Creating a multi-host OKD Cluster
By Mark DeNeve
Introduction
In the last two posts, I have shown you how to get an OKD All-in-One cluster up and running. Since it was an “All-in-One” cluster, there was no redundancy in it, and there was no ability to scale out. OKD and Kubernetes work best in a multi-server deployment, creating redundancy and higher availability along with the ability to scale your applications horizontally on demand. This final blog post is going to outline the steps to build a multi-host cluster. It will build on what we have done in the previous posts but extend the process out to make a multi-node cluster and add working SSL certificates.
In order to follow along with this post, you are going to need something I can not easily provide. A DNS name and an understanding of how to update DNS records for your domain. If this is not something you have, or can get access to, but you still want to stand up your own OpenShift cluster I suggest taking a look at my previous posts on getting OKD up and running as a single node.
Speaking of those old posts, if you haven’t already read my previous blog posts on building a test cluster in Azure, I suggest reading them. Not only to boost my page visits, but also because this final post will build on the previous posts. This post OpenShift, Asure and Anible is critical as we will be using the docker container introduced there to build out this new multi-host cluster. It also walks you through the creation of an Azure credentials file that is required for the automatic creation of your hosts.

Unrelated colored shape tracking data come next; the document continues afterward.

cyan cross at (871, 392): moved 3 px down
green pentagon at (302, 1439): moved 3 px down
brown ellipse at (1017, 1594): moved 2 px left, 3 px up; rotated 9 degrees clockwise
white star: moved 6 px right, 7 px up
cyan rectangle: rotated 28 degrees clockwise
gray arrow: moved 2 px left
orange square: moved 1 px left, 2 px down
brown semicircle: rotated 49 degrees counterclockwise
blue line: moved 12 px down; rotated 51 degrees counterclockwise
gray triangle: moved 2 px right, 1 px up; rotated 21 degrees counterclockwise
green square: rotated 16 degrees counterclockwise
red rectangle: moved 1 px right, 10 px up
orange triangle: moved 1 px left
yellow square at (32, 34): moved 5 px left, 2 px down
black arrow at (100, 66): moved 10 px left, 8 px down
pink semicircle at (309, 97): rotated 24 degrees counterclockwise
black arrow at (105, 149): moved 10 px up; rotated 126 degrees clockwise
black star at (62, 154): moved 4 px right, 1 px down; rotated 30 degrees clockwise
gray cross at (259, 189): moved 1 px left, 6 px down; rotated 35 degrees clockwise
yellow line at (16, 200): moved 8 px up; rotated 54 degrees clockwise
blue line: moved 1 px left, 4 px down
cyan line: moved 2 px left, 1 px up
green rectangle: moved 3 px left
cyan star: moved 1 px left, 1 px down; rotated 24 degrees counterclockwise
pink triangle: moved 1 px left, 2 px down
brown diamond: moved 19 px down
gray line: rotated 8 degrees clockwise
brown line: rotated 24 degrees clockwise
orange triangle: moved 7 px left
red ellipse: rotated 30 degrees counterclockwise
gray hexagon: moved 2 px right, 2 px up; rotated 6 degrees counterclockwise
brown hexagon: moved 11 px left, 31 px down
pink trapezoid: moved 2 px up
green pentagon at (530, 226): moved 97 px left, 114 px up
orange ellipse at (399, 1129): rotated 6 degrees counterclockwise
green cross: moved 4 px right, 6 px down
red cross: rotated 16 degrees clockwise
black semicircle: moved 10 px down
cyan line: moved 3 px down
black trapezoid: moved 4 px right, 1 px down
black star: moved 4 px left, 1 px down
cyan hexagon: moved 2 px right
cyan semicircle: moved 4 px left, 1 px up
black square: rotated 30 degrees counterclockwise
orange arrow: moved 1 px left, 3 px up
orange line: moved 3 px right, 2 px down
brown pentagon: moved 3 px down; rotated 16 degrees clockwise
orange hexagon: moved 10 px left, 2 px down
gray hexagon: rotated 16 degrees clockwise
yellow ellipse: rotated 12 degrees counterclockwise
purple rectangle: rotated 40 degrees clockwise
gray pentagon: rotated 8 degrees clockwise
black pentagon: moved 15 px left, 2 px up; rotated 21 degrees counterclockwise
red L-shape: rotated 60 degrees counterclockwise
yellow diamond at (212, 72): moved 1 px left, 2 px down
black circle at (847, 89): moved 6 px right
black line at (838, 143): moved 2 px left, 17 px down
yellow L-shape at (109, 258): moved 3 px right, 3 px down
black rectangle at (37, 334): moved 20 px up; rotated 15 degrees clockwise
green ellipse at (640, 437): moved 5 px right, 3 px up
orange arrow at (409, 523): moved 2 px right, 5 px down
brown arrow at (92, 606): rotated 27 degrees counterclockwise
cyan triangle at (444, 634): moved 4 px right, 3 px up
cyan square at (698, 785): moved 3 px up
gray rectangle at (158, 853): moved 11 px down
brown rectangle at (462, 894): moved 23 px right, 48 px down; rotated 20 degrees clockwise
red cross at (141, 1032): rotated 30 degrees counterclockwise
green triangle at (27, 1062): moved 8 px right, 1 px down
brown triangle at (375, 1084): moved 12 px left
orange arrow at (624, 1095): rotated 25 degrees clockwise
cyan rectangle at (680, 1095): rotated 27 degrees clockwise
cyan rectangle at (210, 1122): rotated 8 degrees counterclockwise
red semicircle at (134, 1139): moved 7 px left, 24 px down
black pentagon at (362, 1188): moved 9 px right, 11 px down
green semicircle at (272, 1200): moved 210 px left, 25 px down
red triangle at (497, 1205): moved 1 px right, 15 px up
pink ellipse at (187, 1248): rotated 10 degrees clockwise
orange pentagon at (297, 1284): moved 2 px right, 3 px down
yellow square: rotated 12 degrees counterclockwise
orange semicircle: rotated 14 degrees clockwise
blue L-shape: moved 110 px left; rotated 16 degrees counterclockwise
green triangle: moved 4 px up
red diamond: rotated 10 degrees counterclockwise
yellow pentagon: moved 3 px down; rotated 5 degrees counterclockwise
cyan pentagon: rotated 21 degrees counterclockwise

Keep in mind that while the cluster we will build here is more fault tolerant, I still would not run a production service/application on this. You certainly could, but running an OpenShift cluster for Production usage requires some care and feeding that you should be ready to do long term. You are still missing a few important things, like persistent storage, a highly available routing infrastructure and a plan to keep your cluster patched long term. Finally, keep in mind that if you opt for running a multi-host cluster your cost is going to go up. Each host you run is an additional charge from Azure. Make sure you are ready to pay the cost of running in this mode before proceeding. Using the default values in the inventory file this cluster will cost you about $150 a month to run.
The end result
When we are all done here, you will have the following:
- an OKD cluster with a master controller, infrastructure node and two compute nodes
- an OKD console with a valid SSL certificate for console.okd.<your domain name here>
- a wild-card router setup to allow you to host apps inside OKD at the URL https://<appname>.apps.okd.<your domain name here>
- a potential Azure bill (this setup will run you about $150/mo)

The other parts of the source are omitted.